Over the following two years, Shulianyikang upgraded its products from big data-based cost control to a synergistic model combining big data and rule-based cost control, shifting from post-event review to pre-event prevention and in-process control. It added functional modules such as global budgeting and single-disease payment, ultimately forming a comprehensive big data solution for medical insurance supervision that integrates six core services: intelligent auditing, real-time monitoring, data analysis, big data regulatory oversight, decision support, and data visualization. This solution provides efficient cost-control services to medical insurance administrative departments, ensuring the safe and rational use of medical insurance funds.
Currently, this solution has been implemented across China, cumulatively analyzing and processing billions of settlement records and medical behavior data points, covering 108 million insured individuals.
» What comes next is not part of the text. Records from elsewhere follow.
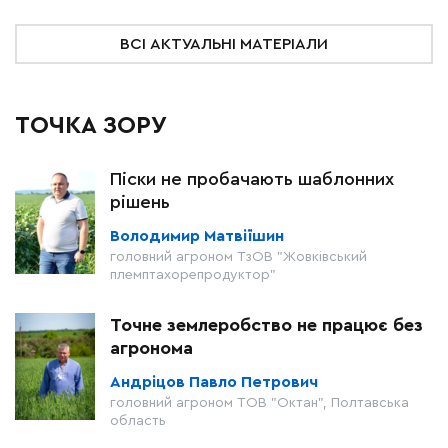
ВСІ АКТУАЛЬНІ МАТЕРІАЛИ
ТОЧКА ЗОРУ
Піски не пробачають шаблонних
рішень
Володимир Матвіїшин
головний агроном ТзОВ "Жовківський
племптахорепродуктор"
Точне землеробство не працює без
агронома
Андріцов Павло Петрович
головний агроном ТОВ "Октан", Полтавська
область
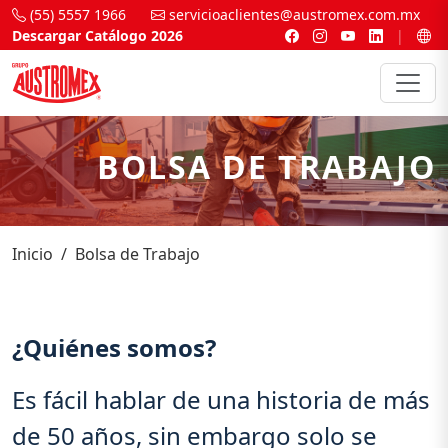
(55) 5557 1966
servicioaclientes@austromex.com.mx
Descargar Catálogo 2026
|
BOLSA DE TRABAJO
Inicio
Bolsa de Trabajo
¿Quiénes somos?
Es fácil hablar de una historia de más
de 50 años, sin embargo solo se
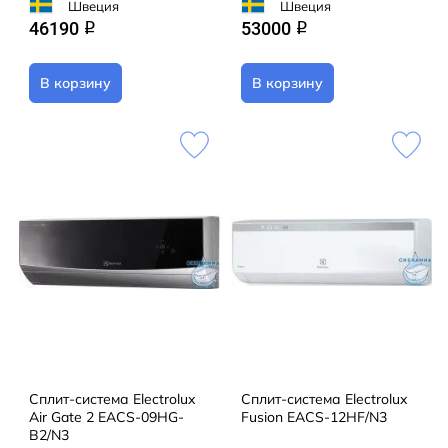
Швеция
Швеция
46190
53000
q
q
В корзину
В корзину
Сплит-система Electrolux
Сплит-система Electrolux
Air Gate 2 EACS-09HG-
Fusion EACS-12HF/N3
B2/N3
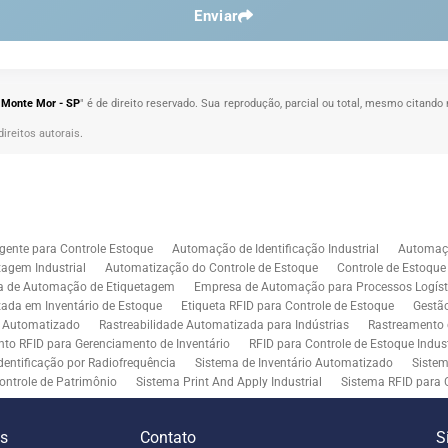
Enviar
 Monte Mor - SP
" é de direito reservado. Sua reprodução, parcial ou total, mesmo citando 
direitos autorais
.
gente para Controle Estoque
Automação de Identificação Industrial
Automaçã
agem Industrial
Automatização do Controle de Estoque
Controle de Estoqu
a de Automação de Etiquetagem
Empresa de Automação para Processos Logíst
zada em Inventário de Estoque
Etiqueta RFID para Controle de Estoque
Gestã
l Automatizado
Rastreabilidade Automatizada para Indústrias
Rastreamento 
to RFID para Gerenciamento de Inventário
RFID para Controle de Estoque Indust
dentificação por Radiofrequência
Sistema de Inventário Automatizado
Sistem
ontrole de Patrimônio
Sistema Print And Apply Industrial
Sistema RFID para 
RFID para Indústria
Soluções de Impressão e Aplicação de Etiquetas
Soluçõe
 Controle de Inventário
Soluções RFID para Empresas
Automação de Aplicaç
es
Contato
S
iddleware para Integração
Tecnologia de Middleware e Ferramentas para Integ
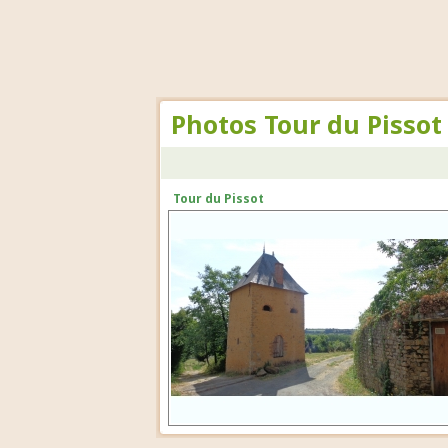
Photos Tour du Pissot 
Tour du Pissot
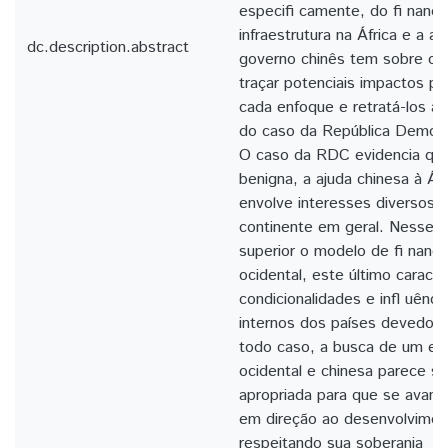
especifi camente, do fi nanc
infraestrutura na África e a 
dc.description.abstract
governo chinês tem sobre o 
traçar potenciais impactos po
cada enfoque e retratá-los at
do caso da República Democ
O caso da RDC evidencia que
benigna, a ajuda chinesa à Áfr
envolve interesses diversos 
continente em geral. Nesse s
superior o modelo de fi nanc
ocidental, este último caract
condicionalidades e infl uênc
internos dos países devedores
todo caso, a busca de um equi
ocidental e chinesa parece ser
apropriada para que se avan
em direção ao desenvolviment
respeitando sua soberania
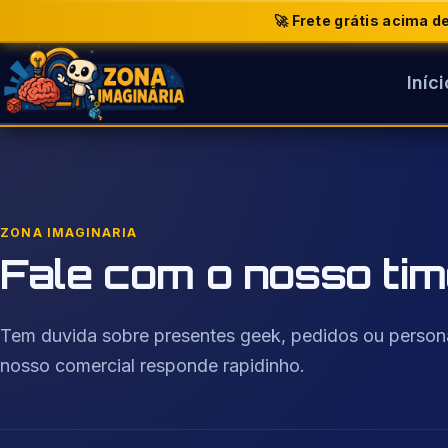
🚀 Frete grátis acima 
Iníci
Buscar
produtos
ZONA IMAGINARIA
Fale com o nosso ti
Tem duvida sobre presentes geek, pedidos ou person
nosso comercial responde rapidinho.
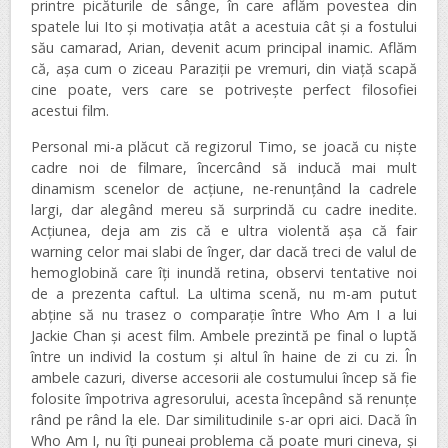
printre picăturile de sânge, în care aflăm povestea din
spatele lui Ito și motivația atât a acestuia cât și a fostului
său camarad, Arian, devenit acum principal inamic. Aflăm
că, așa cum o ziceau Paraziții pe vremuri, din viață scapă
cine poate, vers care se potrivește perfect filosofiei
acestui film.
Personal mi-a plăcut că regizorul Timo, se joacă cu niște
cadre noi de filmare, încercând să inducă mai mult
dinamism scenelor de acțiune, ne-renunțând la cadrele
largi, dar alegând mereu să surprindă cu cadre inedite.
Acțiunea, deja am zis că e ultra violentă așa că fair
warning celor mai slabi de înger, dar dacă treci de valul de
hemoglobină care îți inundă retina, observi tentative noi
de a prezenta caftul. La ultima scenă, nu m-am putut
abține să nu trasez o comparație între Who Am I a lui
Jackie Chan și acest film. Ambele prezintă pe final o luptă
între un individ la costum și altul în haine de zi cu zi. În
ambele cazuri, diverse accesorii ale costumului încep să fie
folosite împotriva agresorului, acesta începând să renunțe
rând pe rând la ele. Dar similitudinile s-ar opri aici. Dacă în
Who Am I, nu îți puneai problema că poate muri cineva, și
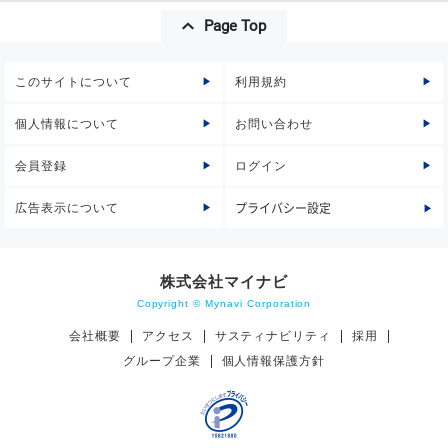
Page Top
このサイトについて
利用規約
個人情報について
お問い合わせ
会員登録
ログイン
広告表示について
プライバシー設定
株式会社マイナビ
Copyright © Mynavi Corporation
会社概要
アクセス
サスティナビリティ
採用
グループ企業
個人情報保護方針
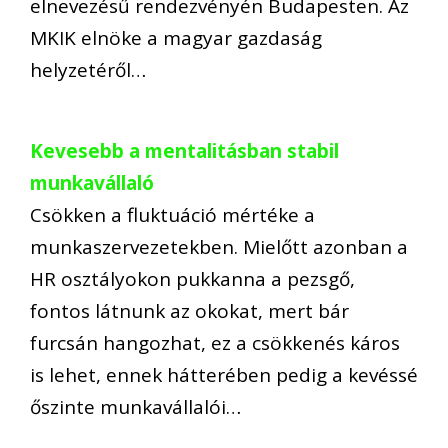
elnevezésű rendezvényén Budapesten. Az
MKIK elnöke a magyar gazdaság
helyzetéről…
Kevesebb a mentalitásban stabil
munkavállaló
Csökken a fluktuáció mértéke a
munkaszervezetekben. Mielőtt azonban a
HR osztályokon pukkanna a pezsgő,
fontos látnunk az okokat, mert bár
furcsán hangozhat, ez a csökkenés káros
is lehet, ennek hátterében pedig a kevéssé
őszinte munkavállalói…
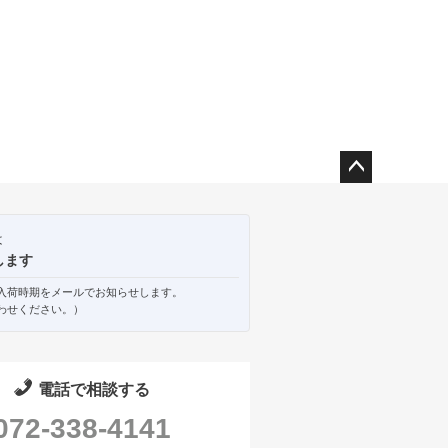
ペー
ジト
ップ
は
へ
します
入荷時期をメールでお知らせします。
わせください。）
電話で相談する
072-338-4141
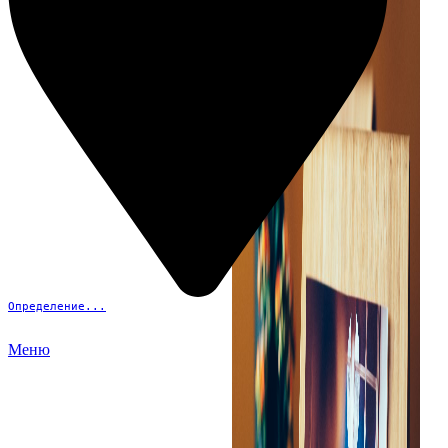
Определение...
Меню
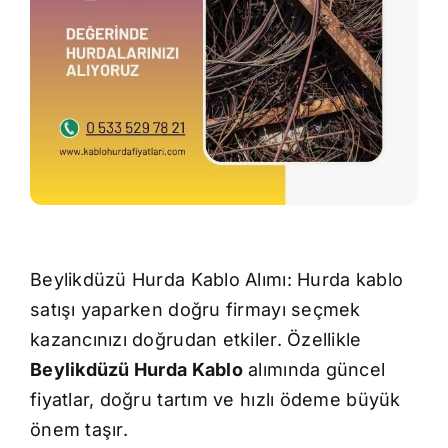
İletişim
Beylikdüzü Hurda Kablo Alımı: Hurda kablo
satışı yaparken doğru firmayı seçmek
kazancınızı doğrudan etkiler. Özellikle
Beylikdüzü Hurda Kablo
alımında güncel
fiyatlar, doğru tartım ve hızlı ödeme büyük
önem taşır.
Leveraging its big data-driven cost containment capabilities, Shulianyikang stood out in the National Social Insurance Big Data Application Innovation Competition hosted by the China Society of Social Insurance in 2017, securing seventh place nationwide. The company has engaged in multiple collaborations with the China Society of Social Insurance, including specialized seminars on big data-enabled health insurance supervision. Notably, it served as the exclusive participant in the research project “Study on Disability and Dementia Assessment Levels in Long-Term Care Insurance,” and jointly participated in the research project “Study on Drug Management and Intelligent Monitoring in Basic Medical Insurance.”
Moreover, within just three years, Chengdu Shulianyikang Technology Co., Ltd. has established in-depth partnerships with provincial and municipal Health and Family Planning Commissions, Human Resources and Social Security Bureaus, tiered medical institutions, 6,000 primary healthcare facilities in Sichuan Province, listed pharmaceutical companies, and major insurance companies. The company’s industry valuation has now exceeded RMB 100 million.
As the state continues to intensify its efforts in controlling healthcare insurance expenditures, such cost containment has gradually become the new normal, with a potential market size reaching hundreds of billions of yuan. Notably, during this year’s “Two Sessions,” the State Council’s institutional reform plan proposed consolidating the responsibilities for basic medical insurance and maternity insurance for urban employees and residents (previously under the Ministry of Human Resources and Social Security), the New Rural Cooperative Medical Scheme (previously under the National Health and Family Planning Commission), drug and medical service price management (previously under the National Development and Reform Commission), and medical assistance (previously under the Ministry of Civil Affairs). These four functions were unified to establish the National Healthcare Security Administration, underscoring the state’s high level of emphasis on healthcare insurance.
With the establishment of the National Healthcare Security Administration, health insurance, as a cost-controlling party, will wield greater authority. What transformations lie ahead for healthcare cost containment remains to be seen.